MATERIAL FOR THE TASK below:

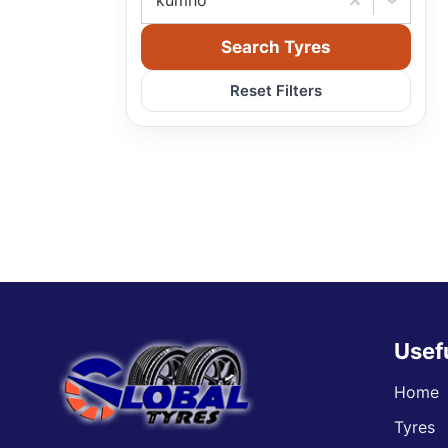
kumho
Search Tyres
Reset Filters
Usef
Home
Tyres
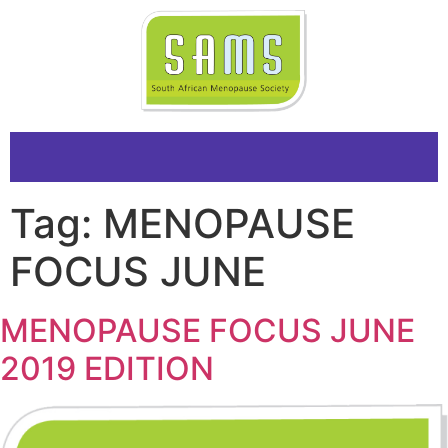
Tag:
MENOPAUSE
FOCUS JUNE
MENOPAUSE FOCUS JUNE
2019 EDITION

End of MATERIAL FOR THE TASK.

| EXERCISE BRIEF |
Restate the data above exactly, stripping out each image.

| TASK ANSWER |
kumho
Search Tyres
Reset Filters
Usef
Home
Tyres
Tag:
MENOPAUSE
FOCUS JUNE
MENOPAUSE FOCUS JUNE
2019 EDITION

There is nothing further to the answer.